Diet or Disorder? How Extreme Dieting Can Lead To Unhealthy Outcomes

Being healthy and happy continue noble life goals but come with some pretty severe baggage. The baggage of social pressure leads many to veer from common sense goals of moderation to knee-jerk crash diets.

Eating a varied diet with plenty of veggies and fruits along with some grains and dairy should be accessible. However, stricter programs are de rigor. Many remain dismissive of the simpler range of guidelines given by groups like the CDC.

The need to be the best, or to outdo even our own bodies leads to dangerous behaviors. Remember that mental healing is a large component of physical healing. So it goes with diets.

For those worried about what extreme dieting could lead to, read on for warning signs separating dieting and eating disorders.

Extreme Dieting Practices

the difference, definitionally, between a diet and an extreme diet is the limitations placed. A simple diet plan involves consuming fewer calories than are expended in a day.

Exercise or other general activity burn calories for energy. You eat food to recharge these supplies. In a diet, you create a caloric deficit by doing more than the energy you consume allows.

This forces the body to use up reserves in the form of stored fats and muscles.

An extreme diet starts, not with a goal of calorie loss, but with a definition of health that demands the removal of certain foods.

Common diet trends since the turn of the century have more and more leaned into this category. Ideas like Atkins diet, the low-carb or no-carb, Paleo, and the newer Keto all hyper restrict types of food.

Depending on how long a person stays on these regiments, there isn’t a nutrition or eating disorder involved.

Once a person starts to see negative effects, the narrative changes.

Signs of Disorder

Eating disorders and weight loss obsessions occur when the reasoning to stick to a diet stops being about betterment.

This is a thin line for many. What is a healthy weight for one, is not for another.
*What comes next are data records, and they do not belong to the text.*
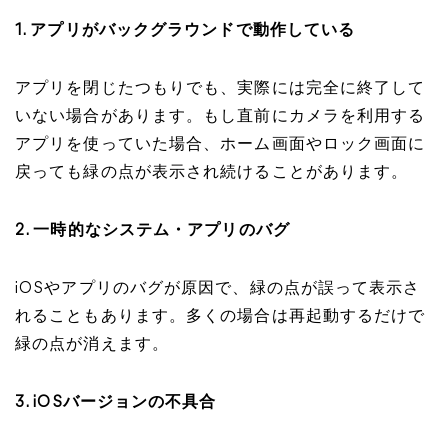
1. アプリがバックグラウンドで動作している
アプリを閉じたつもりでも、実際には完全に終了して
いない場合があります。もし直前にカメラを利用する
アプリを使っていた場合、ホーム画面やロック画面に
戻っても緑の点が表示され続けることがあります。
2. 一時的なシステム・アプリのバグ
iOSやアプリのバグが原因で、緑の点が誤って表示さ
れることもあります。多くの場合は再起動するだけで
緑の点が消えます。
3. iOSバージョンの不具合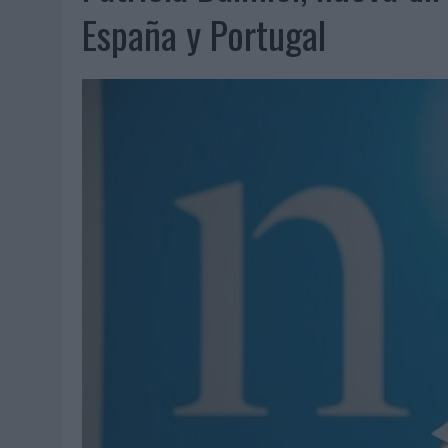
07/08/2026
|
EL VERANO PONE A PRUEBA LA ESTRATEGIA DIGITAL DE
España y Portugal
07/08/2026
|
VUELING CONVIERTE LOS RECUERDOS EN SOUVENIRS CO
07/08/2026
|
CUANDO SE APAGUE EL SOL, EL ECLIPSE DE 2026 POND
06/08/2026
|
‘LA VUELTA’, DE FENOMENAL PARA MÁLAGA CF
06/08/2026
|
SIETE DE CADA DIEZ EMPRESAS ESPAÑOLAS NO INTEGRA
06/08/2026
|
LA TELEVISIÓN SIGUE LIDERANDO EL CONSUMO DE MEDI
06/08/2026
|
EL USO DE LA IA GENERATIVA ALCANZA YA AL 62% DE L
06/08/2026
|
SYSTEM1 NOMBRA A KIMBERLY BASTONI COMO NUEVA D
06/08/2026
|
FRIGO Y UNIQLO LANZAN UNA COLECCIÓN PERSONALIZA
06/08/2026
|
LA IA ESTÁ SUBIENDO EL LISTÓN DE LA CREATIVIDAD
05/08/2026
|
BEON WORLDWIDE LANZA RAÍZ URBANA PARA TRANSFOR
05/08/2026
|
FABRA COMUNICACIÓN INCORPORA A CASONÁ Y ASUME 
05/08/2026
|
LOPESAN HOTELS & RESORTS ACERCA EL PARAÍSO CAN
05/08/2026
|
LUIS ARQUILLOS (BURGO DE ARIAS): “LA CONSTRUCCIÓ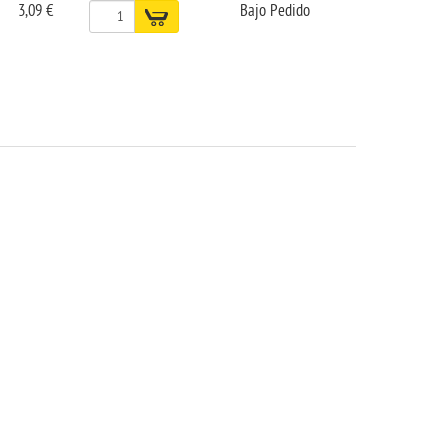
3,09 €
Bajo Pedido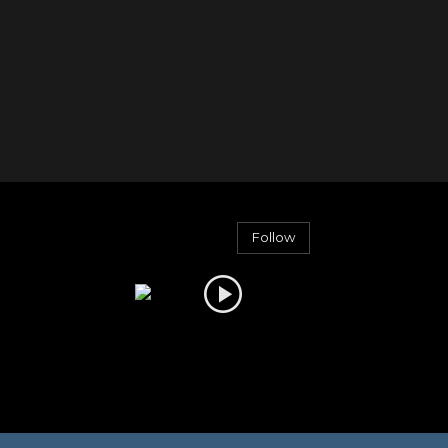
Follow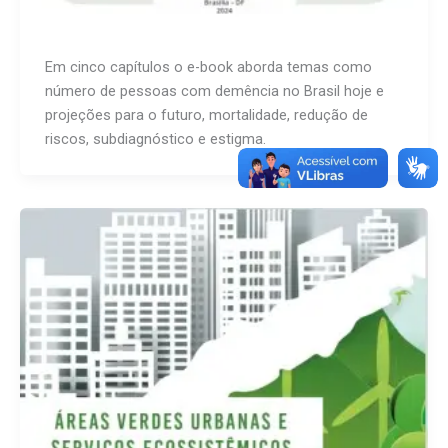
Em cinco capítulos o e-book aborda temas como
número de pessoas com demência no Brasil hoje e
projeções para o futuro, mortalidade, redução de
riscos, subdiagnóstico e estigma.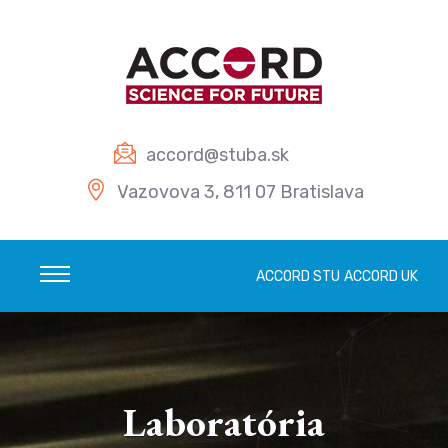
Prejsť na obsah
accord@stuba.sk
Vazovova 3, 811 07 Bratislava
ACCORD STU
ACCORD UK
Laboratória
What is a healthy nutritional intake for one, is not so for another. The variations in body chemistry from person to person create fuzzy lines.

Generally speaking, eating a better diet will provide more energy even while eating less. This is because calorie dense foods take more effort for the body to break down. It lets you feel more full while eating less.

When it comes to anorexia vs dieting, the paradigm shifts. Here the obsession is with what food could be doing not what it does do. The departure from a reasoned basis for the behavior is disorder territory.

A person that pinballs from one diet to another shows signs of chronic dieting syndrome. They don’t have an ideal goal in mind, they just know believe that being on a diet, any diet will make them better.

Orthorexia is another, though less problematic, eating disorder. The obsession with righteous eating or ‘clean’ eating leads a person to select particular foods for moral imperatives devoid of a nutritional basis.

Take Action

If you see someone in your life going through a period of extreme dieting, talk to them about their reasons and goals. When facing a disorder category, people will be more likely to defend their position against all reason, rather than even deal with the topic.

Even athletes face issues with body image and nutrition. If you want to do more, consider looking into a career in sports medicine.